Is it because we're using jíst and not sníst?
It should and also is accepted.
We are getting a lot of forum posts from people claiming something was rejected when the system actually accepts it. I wonder if we're dealing with a systematic bug here or just a random series of glitches and or people mistyping thing.
The perfective "sníst" (to finish eating, or to eat completely) is a transitive verb = that means it requires an object. We need to know what we have finished eating. Without an object, it defaults to the general imperfective "jíst" (to eat). Thus, we can have:
- Od deseti hodin jsem nejedla.
- Od deseti hodin jsem nic nesnědla.
- (Od deseti hodin jsem nic nejedla. -- is also possible)
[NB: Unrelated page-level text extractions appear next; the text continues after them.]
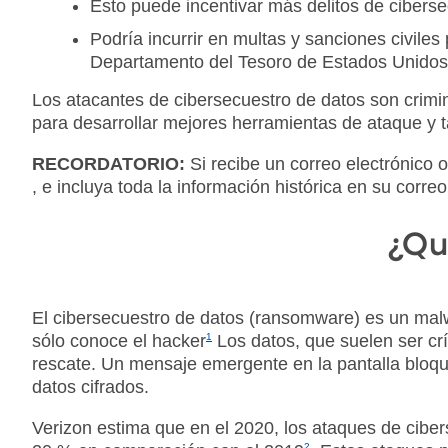
Esto puede incentivar más delitos de ciberse
Podría incurrir en multas y sanciones civiles
Departamento del Tesoro de Estados Unidos,
Los atacantes de cibersecuestro de datos son crimi
para desarrollar mejores herramientas de ataque y t
RECORDATORIO:
Si recibe un correo electrónico
, e incluya toda la información histórica en su correo
¿Qu
El cibersecuestro de datos (ransomware) es un malwa
sólo conoce el hacker
1
Los datos, que suelen ser crí
rescate. Un mensaje emergente en la pantalla bloque
datos cifrados.
Verizon estima que en el 2020, los ataques de cibe
2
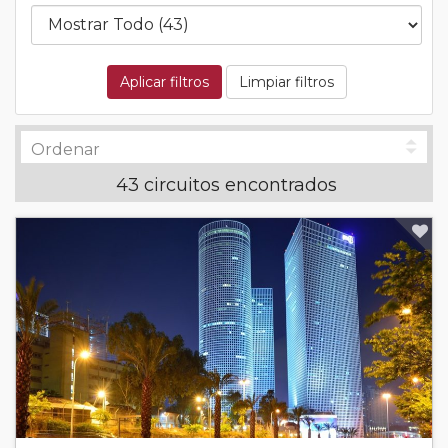
Aplicar filtros
Limpiar filtros
43 circuitos encontrados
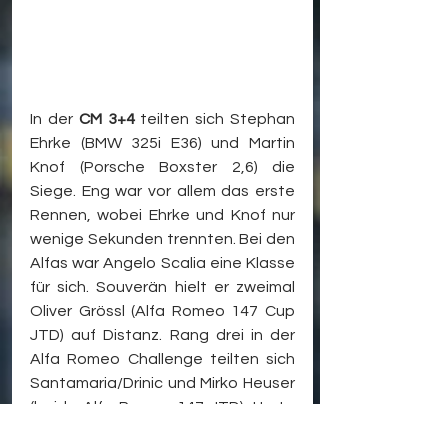
In der 
CM 3+4 
teilten sich Stephan 
Ehrke (BMW 325i E36) und Martin 
Knof (Porsche Boxster 2,6) die 
Siege. Eng war vor allem das erste 
Rennen, wobei Ehrke und Knof nur 
wenige Sekunden trennten. Bei den 
Alfas war Angelo Scalia eine Klasse 
für sich. Souverän hielt er zweimal 
Oliver Grössl (Alfa Romeo 147 Cup 
JTD) auf Distanz. Rang drei in der 
Alfa Romeo Challenge teilten sich 
Santamaria/Drinic und Mirko Heuser 
(beide Alfa Romeo 147 JTD). Harte 
Positionskämpfe prägten die 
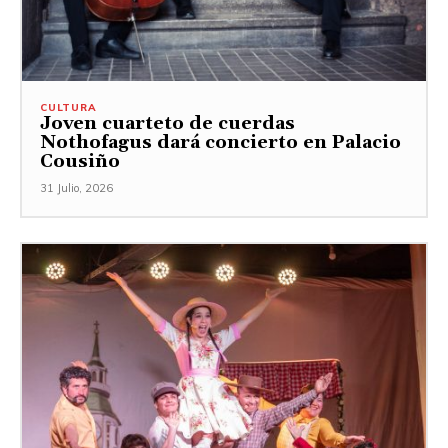
CULTURA
Joven cuarteto de cuerdas
Nothofagus dará concierto en Palacio
Cousiño
31 Julio, 2026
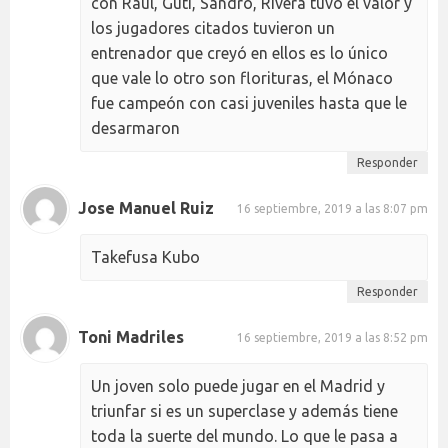
con Raúl, Guti, Sandro, Rivera tuvo el valor y
los jugadores citados tuvieron un
entrenador que creyó en ellos es lo único
que vale lo otro son florituras, el Mónaco
fue campeón con casi juveniles hasta que le
desarmaron
Responder
Jose Manuel Ruiz
16 septiembre, 2019 a las 8:07 pm
Takefusa Kubo
Responder
Toni Madriles
16 septiembre, 2019 a las 8:52 pm
Un joven solo puede jugar en el Madrid y
triunfar si es un superclase y además tiene
toda la suerte del mundo. Lo que le pasa a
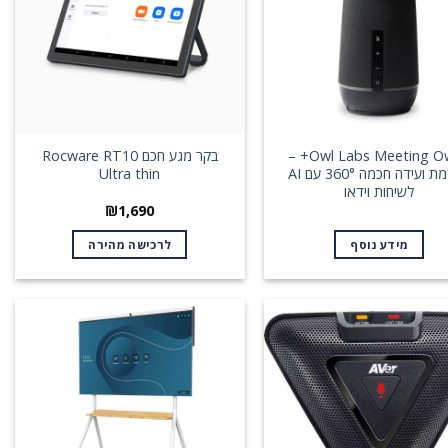
Owl Labs Meeting Owl 4+ –
בקר מגע חכם Rocware RT10
מצלמת ועידה חכמה 360° עם AI
Ultra thin
לשיחות וידאו
₪
1,690
מידע נוסף
לרכישה מהירה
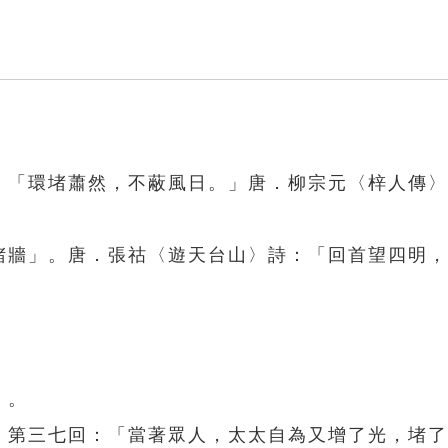
〉：「環堵蕭然，不蔽風日。」唐．柳宗元〈梓人傳
一堵牆」。唐．張祜〈遊天台山〉詩：「回首望四明
」。
夢》第三七回：「當著眾人，太太自為又增了光，堵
You could, but it's odd :-D " I have not eaten a pear since 10 o'clock" ...?
To make it more likely/natural, we can change it to:
- Od deseti hodin jsem nesnědla ani hrušku. -- not even a pear
- Celé ráno jsem jedla hrušky, ale od deseti hodin jsem (už) žádnou hrušku nesnědla.
But "nejedla" would also work in both of the above sentences.
What exactly would you be trying to say with that sentence that has "hrušku" in it?
Perfective verbs somehow make their objects definite, so it's weird. Just like you tend to add "any" in the negative sentence in English: I haven't eaten any food since ten o'clock, even though the "any" is not necessary, the sentence is fine with: Od deseti hodin jsem žádné jídlo nesnědla. (But it still works with "nejedla") Without it, "Od deseti hodin jsem jídlo nesnědla" sounds like "I haven't eaten (finished eating) the food since 10" and it's just odd. It could be used in a situation where I have been trying to eat a meal since 10 o'clock, I'm still at it and I'm still not done eating it, as in "I still haven't managed to finish eating this since 10 o'clock", although it's clunky to combine the time with the statement like that.
"sníst" specifically refers to finishing eating something or eating something completely, not the process of eating. It's much more useful when not given a time period (between 10 o'clock and now):
- Kdo snědl (tu) hrušku? (Who ate the pear?)
- Já jsem ji snědla. (I ate it -- and it's completely eaten now)
- whereas: Kdo jedl tu hrušku? would only work if someone saw a half-eaten pear, as in: "Who ate of that pear?"
It's certainly referring to a specific object.
- Kdo jedl hrušky? -- Who ate (some of the) pears? or: Who has ever eaten any pears?
- Kdo snědl hrušky? -- Who ate (all of) the pears?